Correlation considered as a stage magician

[From Rick Marken (2009.09.14.0900)]

Bill Powers (2009.09.13.1840 MDT)–

Rick Marken (2009.09.12.1740) –

RM:

Yes, I’m all for getting to Phase 2. But while Phase 1 is under way (and it is) can’t we agree that, while we have no accurate model, the data suggest that the consequences of Bush’s tax policies have been a huge increase in the deficit and a terrible recession and that this policy should be repealed and a different policy, like raising rather than lowering taxes on the wealthy, should be tried?

BP: I might go along with that if you could estimate the chances that raising taxes is likely to make matters worse instead of better. What were those correlations you were talking about?

RM: I don’t think that’s really necessary. I’m not trying to increase growth or reduce unemployment by raising taxes. I am suggesting that we try raising taxes (progressively) to rates that prevailed prior to 1980 in order to reduce what has become a chronic deficit. I think there is some consensus that you reduce deficits by increasing revenue. So assuming that spending remains constant or increases the only way to reduce the deficit is to increase revenue, which means increasing taxes. Economists have been recommending against this policy because they say increasing taxes is recessionary. I’m saying that there is no evidence that this is true (or untrue). So I recommend raising taxes and seeing what happens. If, in fact, the tax increase seems to start a slowdown, then it’s pretty easy to go back (after a long enough trial period – two years, perhaps) to the lower tax rate. It’s a LOT easier to lower taxes than to raise them.

I’ve also been thinking about the fact that our discussion of correlation has been ignoring the fact that we are correlating variables that vary over time. This violates some of the basic assumptions about the correlation coefficient that are made when determining statistical significance (the main assumption being that the data points are independent, which they clearly are not in a time series). I presume the violation of these assumptions would also affect the estimates of prediction odds based on the correlation. In other words, the correlation between two time series (like annual tax and growth rate) violates the basic assumptions of whatever model underlies the statistical use of correlation.
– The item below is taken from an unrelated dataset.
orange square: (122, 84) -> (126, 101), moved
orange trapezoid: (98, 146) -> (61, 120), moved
But I do think that the correlation can be useful in the analysis of time series data. In particular, I think we can learn something form the “lagged” correlations where we look at the correlation between one time series and another at different time lags (and/or leads). The lag at which these correlations reach maximum (and minimum) seem like a reasonable measure of something like the phase relationship between these time series. A relatively flat set of lagged correlations would suggest no relationship between the time series; a nicely peaked set would suggest that there is some kind of relationship. This seems like a possibly useful new way of using correlation to study time series data. Whaddaya think?
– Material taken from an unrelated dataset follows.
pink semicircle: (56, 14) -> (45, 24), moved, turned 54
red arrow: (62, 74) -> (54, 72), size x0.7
Maybe such analysis methods already exist; I’ll check.

Best

Rick

···


Richard S. Marken PhD
rsmarken@gmail.com
www.mindreadings.com

[From Bill Powers (2009.09.14.1239 MDT)]

Rick Marken (2009.09.14.0900) –

BP: I might go along with that if you could estimate the chances that
raising taxes is likely to make matters worse instead of better. What
were those correlations you were talking about?

RM: I don’t think that’s really necessary. I’m not trying to increase
growth or reduce unemployment by raising taxes.

BP: Whether you’re trying to have those effects or not, they can still
occur.

RM: I am suggesting that we try
raising taxes (progressively) to rates that prevailed prior to 1980 in
order to reduce what has become a chronic deficit.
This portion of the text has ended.